09 November 2020
In memory of Rabbi Lord Jonathan Sacks FKC
We are saddened to hear the news that Rabbi Lord Jonathan Sacks FKC, PhD alumnus and Emeritus Professor of Law, Ethics and the Bible, passed away on Saturday 7 November, following a diagnosis with cancer.
Rabbi Sacks was not only a distinguished academic but an active member of King’s community and his contributions were many, and his influence reached beyond geographical boundaries. Central to his message was appreciation and respect of all faiths, with an emphasis that recognizing the values of each is the only path to effectively combat the global rise of violence and terrorism.
King’s College London President & Principal Professor Sir Edward Byrne said. ‘I was very saddened to hear this news. Rabbi Lord Sacks was a global religious leader, philosopher, author and moral voice for our time. He was a greatly admired intellectual and public figure, known around the world and made a significant contribution to research and to teaching, with our students learning a great deal from his extensive knowledge and experience. I had the privilege of meeting him and hear him speak on a number of occasions. He was a great man and we were honoured to have him as a member of the King’s community. He will be long remembered.’
A Visiting Professor at King’s since the 1990s, Rabbi Sacks' connection to King's date back to the 1970s and he was awarded a PhD in 1981. As a Visiting Professor he contributed to teaching on the Associate of King’s College (AKC) programme. He also took part in the Trialogue on ‘Faith in Public Life’ in March 2004 with Archbishop Desmond Tutu and the then-Archbishop of Canterbury, Rowan Williams, as part of the university’s 175th anniversary celebrations.
Rabbi Sacks served as Chief Rabbi of the United Hebrew Congregations of the Commonwealth between September 1991 and September 2013, only the sixth incumbent since the role was formalized in 1845. Following his retirement as Chief Rabbi, he was appointed as Professor of Law, Ethics and the Bible at King’s, and he contributed to undergraduate and MA modules in the areas of Theology, Biblical Studies, Jewish Studies, and Abrahamic Religions.

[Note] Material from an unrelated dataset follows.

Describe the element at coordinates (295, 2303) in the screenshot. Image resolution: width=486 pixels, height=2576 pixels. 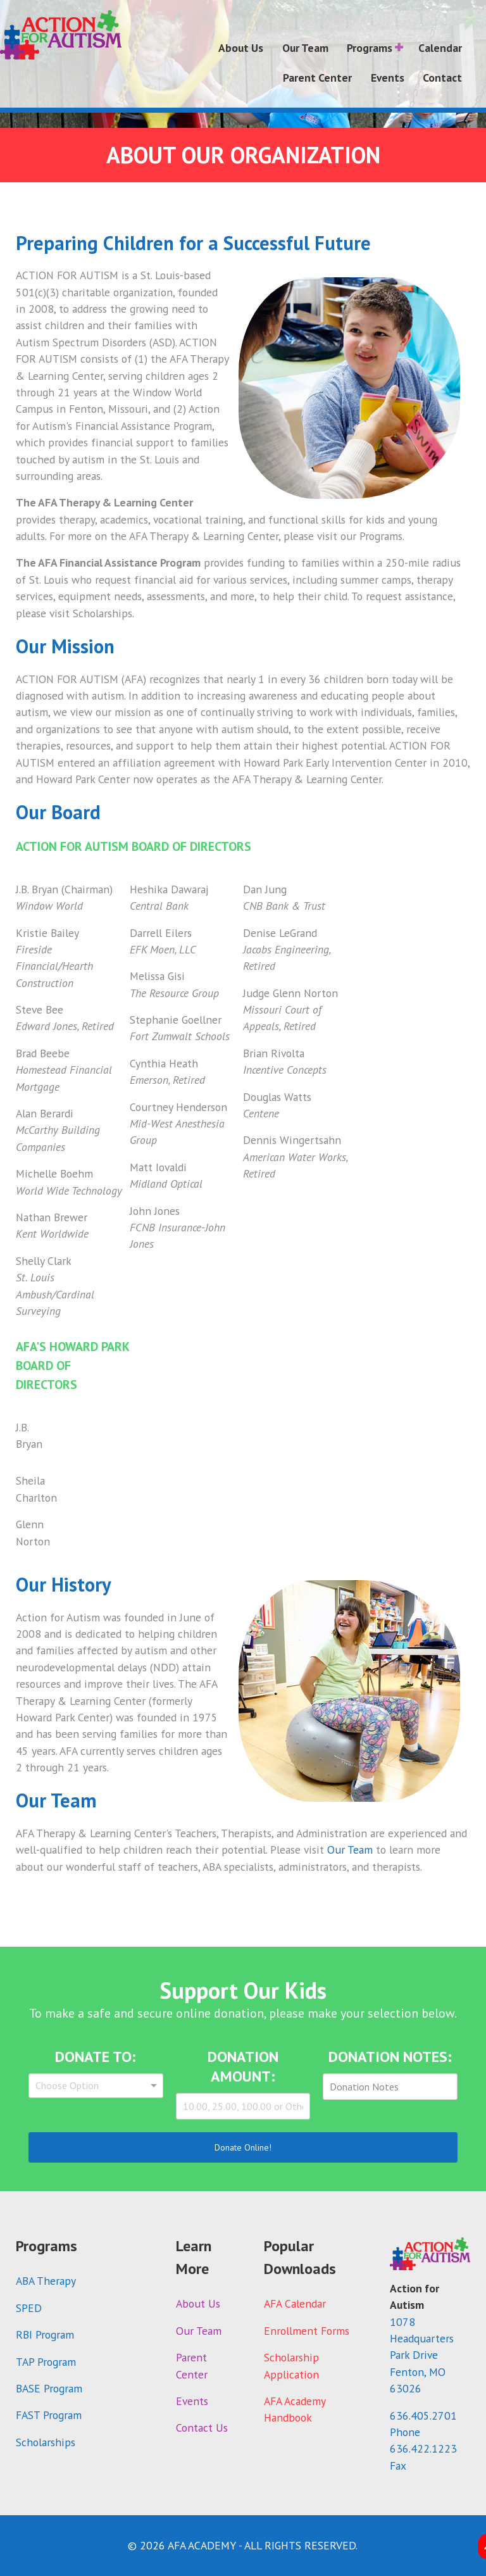
I see `AFA Calendar` at that location.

A prolific writer, and media commentator he regularly contributed to radio and TV programmes such as BBC Radio 4's Thought for the Day. After his retirement from King’s, he continued his close contact with the university.

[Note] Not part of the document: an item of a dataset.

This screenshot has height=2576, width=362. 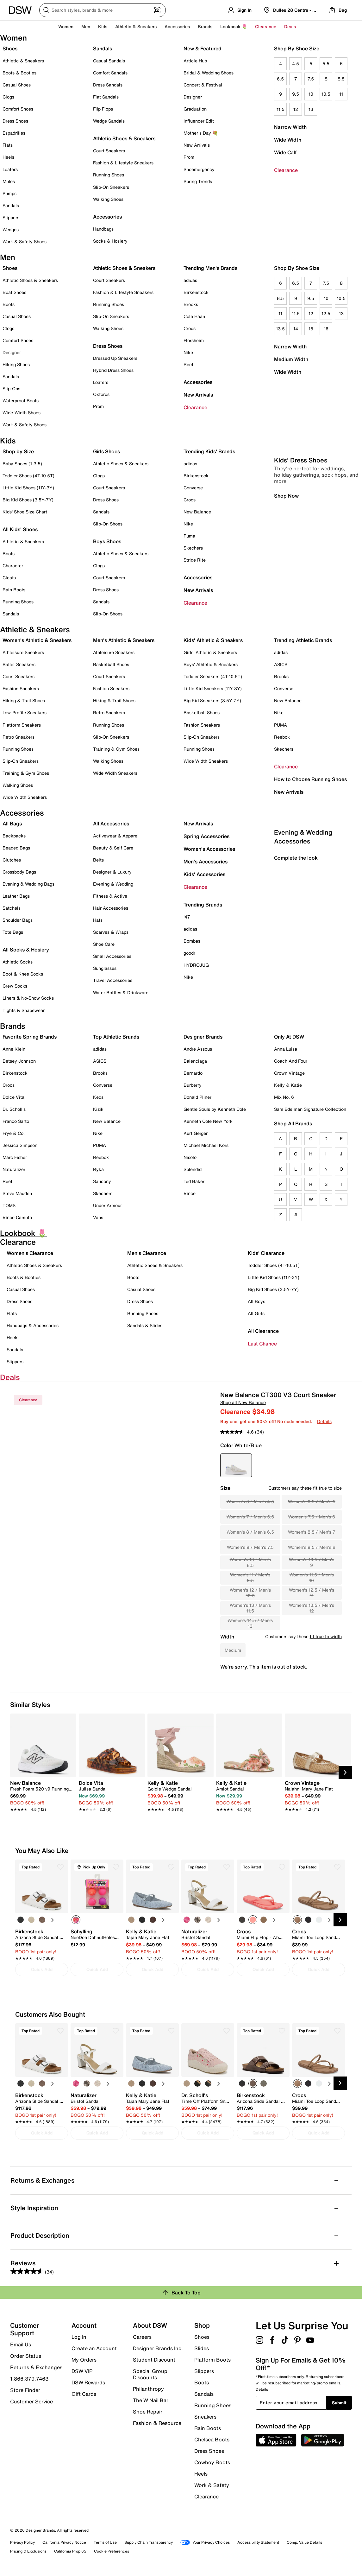 I want to click on Vans, so click(x=98, y=1217).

The Rev’d Tim Ditchfield, Acting Dean of King’s College London said, ‘His death is a great loss to the Jewish community and the wider world. He was a kind and gracious man who has given much to King's. Our prayers are with his family and friends that they might know comfort. May his memory be a blessing.’
Rabbi Sacks received many awards and honours including the Templeton Prize in recognition of his lifelong work bringing spiritual insight to the public conversation through mass media, popular lectures and more than two dozen books, much of which he did at King’s. He also received the Jerusalem Prize in 1995 for his contribution to diaspora Jewish life and The Ladislaus Laszt Ecumenical and Social Concern Award from Ben Gurion University in Israel in 2011. He was knighted in 2005 and made a Life Peer, taking his seat in the House of Lords in October 2009.
Professor Sir Rick Trainor, Rector of Exeter College, Oxford and former Principal of King’s College London said, ‘I am very sad to receive this news. Rabbi Jonathan was a great man, transcending so many of the controversies of our time, and, for many years, a great friend of King’s. I hugely enjoyed my meetings and other encounters with him.’
The Revd Canon Professor Richard A. Burridge, former Dean of King's College London and Visiting Professor of Biblical Interpretation said, ‘I was very shocked and sorry to hear after the end of Shabbat at sunset on Saturday of the death of Rabbi Sacks earlier that morning. He was a close friend and colleague over three decades. It was a privilege for me to appoint him to our team of biblical scholars in 2013, and I always enjoyed the classes we shared together. I was deeply moved when he asked me to contribute to his research for Not in God’s Name, and then to host and edit for him the Templeton Symposium on Confronting Religious Violence. But most of all I will miss his friendship, his sharp intellect in our debates, and his wit and humour with so many stories over conversations and meals. The world has lost a great leader for reconciliation at a time when we most need him. alav ha-shalom – peace be upon him.'
Our thoughts and sympathies are with his family and those across King’s who worked closely with him, and who knew him as a friend as well as a colleague.
We hope to come together as a community and celebrate his life at a memorial event in due course.